Раздались звуки труб, над Яникулом взвился красный флаг. Первые центурии прошли по мосту, чтобы проголосовать. После этого надо было поддерживать беспрерывное движение колонн, которые двигались час за часом, а солнце направляло на всех свои безжалостные лучи, и Цицерон варился в своем нагруднике, как в котле.
Я почему-то уверен, что его попытались бы убить именно в этот день, если бы он не сделал того, что сделал.
Заговору требуется тайна, и злоумышленников испугало то, что мой хозяин поведал столько всего об их намерениях. Слишком много людей следило за происходящим: если бы на Цицерона напали, сразу стало бы понятно, кто это сделал. Кроме того, он поднял тревогу, и вокруг него собралось столько друзей и союзников, что для убийства потребовались бы многие десятки фанатиков.
Поэтому голосование шло как обычно, никто не пытался угрожать консулу. Он даже получил маленькое удовольствие — объявил, что его брат избран претором. Но за Квинта подали меньше голосов, чем предполагалось, в то время как Цезарь далеко опередил всех. Итоги консульских выборов были предсказуемыми: Юний Силан на первом месте, Мурена — на втором, Сервий и Катилина — на последнем. Катилина отвесил издевательский поклон Цицерону и покинул поле вместе со своими сторонниками: он не ожидал ничего другого. Сервий же, напротив, воспринял свое поражение очень болезненно и после оглашения итогов пришел в палатку Цицерона. Там он разразился гневной тирадой — Цицерон, мол, допустил самый неслыханный подкуп избирателей за всю историю республики.
— Я буду оспаривать итоги выборов в суде. Мой случай возмутителен. Борьба ни в коем случае не закончена.
Он удалился в сопровождении своих помощников, нагруженных свитками, что свидетельствовали о допущенных нарушениях.
Измученный Цицерон сидел в своем кресле. Он выругался, увидев, что Сервий уходит.
Я попытался его успокоить, но хозяин грубо велел мне заткнуться и помочь ему снять эту чертову броню. Твердые края нагрудника натерли ему кожу. Когда Цицерон наконец освободился от него, он схватил нагрудник обеими руками и забросил за палатку.
VIII
Цицерон погрузился в глубочайшее уныние. Я никогда еще не видел его в таком состоянии. Теренция с детьми отправилась в Тускул, чтобы провести остаток лета в прохладе, среди возвышенностей, а консул остался работать в Риме. Лето выдалось необычно жарким, и испарения, поднимавшиеся с городской помойки под форумом, накрывали все холмы. Сотни жителей Рима умерли в то лето от лихорадки, и вонь от разлагающихся трупов соединялась с мерзким запахом помойки. Я много раз думал: что написали бы о Цицероне, если бы он тоже внезапно умер от лихорадки в то лето? К сожалению, очень мало. Достигнув сорока трех лет, он не мог похвастаться военными победами. Он не создал великих литературных произведений. Да, он стал консулом, но это удавалось многим ничтожествам — самым ярким примером был Гибрида. Единственным серьезным постановлением, принятым в его консульстве, был закон об изменении порядка сбора средств кандидатами, предложенный Сервием. Сам Цицерон с ним был не согласен. В то же время Катилина все еще был на свободе, а Цицерон потерял уважение части горожан, так как перепугался перед голосованием. К началу осени прошло три четверти его консульского срока. Консульство заканчивалось ничем — Цицерон понимал это лучше, чем кто-либо другой.

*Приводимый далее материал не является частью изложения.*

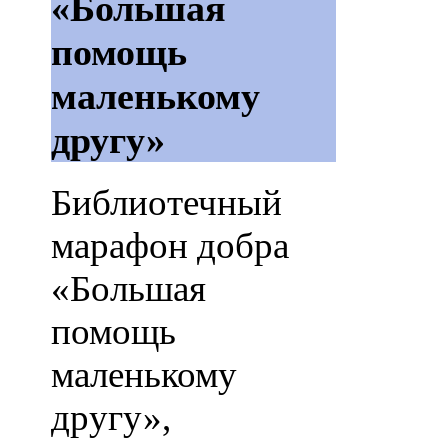
«Большая
помощь
маленькому
другу»
Библиотечный
марафон добра
«Большая
помощь
маленькому
другу»,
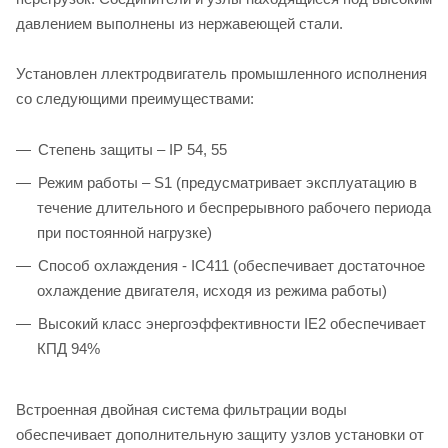
давлением выполнены из нержавеющей стали.
Установлен ллектродвигатель промышленного исполнения
со следующими преимуществами:
Степень защиты – IP 54, 55
Режим работы – S1 (предусматривает эксплуатацию в
течение длительного и беспрерывного рабочего периода
при постоянной нагрузке)
Способ охлаждения - IC411 (обеспечивает достаточное
охлаждение двигателя, исходя из режима работы)
Высокий класс энергоэффективности IE2 обеспечивает
КПД 94%
Встроенная двойная система фильтрации воды
обеспечивает дополнительную защиту узлов установки от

Однажды в сентябре я оставил его в комнате для занятий с пачкой судебных записей. После выборов прошло почти два месяца. Сервий выполнил свое обещание подать на Мурену в суд и надеялся, что победу последнего признают незаконной. Цицерон считал, что он должен выступить в защиту человека, который стал консулом во многом благодаря его усилиям. Пришлось бы опять выступать в паре с Гортензием, а для этого — ознакомиться со множеством свидетельств. Но когда я вернулся домой через несколько часов, то увидел, что Цицерон так и не притронулся к ним. Он продолжал лежать в постели, прижав подушку к животу. Я спросил, не заболел ли он. На это хозяин ответил:
— Мне все опостылело. К чему заниматься этой работой и пытаться что-то кому-то доказать? Ведь уже через год, не говоря уже о тысячелетии, никто не вспомнит, как меня зовут… Я кончился — и оказался полным неудачником. — Цицерон вздохнул и уставился в потолок, положив одну руку на лоб. — А какие мечты у меня были, Тирон, какие надежды на славу и признание… Я хотел быть знаменитым, как Александр. Но все пошло не так. Знаешь, что больше всего мучает меня по ночам во время бессонницы? То, что я не понимаю, когда это произошло и что́ я должен был сделать по-другому.
Он продолжал сноситься с Курием, который не переставал оплакивать свою погибшую любовницу. Казалось, его горе становилось только сильнее. От него Цицерон знал, что Катилина продолжает плести заговор против республики, с каждым днем увязая в нем все глубже и глубже. Слышались пугающие разговоры о закрытых повозках с оружием, которые передвигались за городской стеной под покровом ночи. Были обновлены списки сенаторов, сочувствовавших Катилине, и, согласно Курию, в них присутствовали два молодых патриция, Клавдий Марцелл и Сципион Назика. Еще один опасный признак: Манлий, отвечавший за военную сторону заговора, покинул свою всегдашнюю берлогу на задворках Рима; говорили, что он в Этрурии — вербует вооруженных сторонников. Курий не мог предоставить никаких письменных свидетельств происходившего, для этого Катилина был слишком умен; кроме того, сенатор задавал слишком много вопросов, это вызвало у заговорщиков подозрение, и его перестали приглашать на собрания ближайших сторонников Катилины. Так исчез единственный источник достоверных сведений из первых рук.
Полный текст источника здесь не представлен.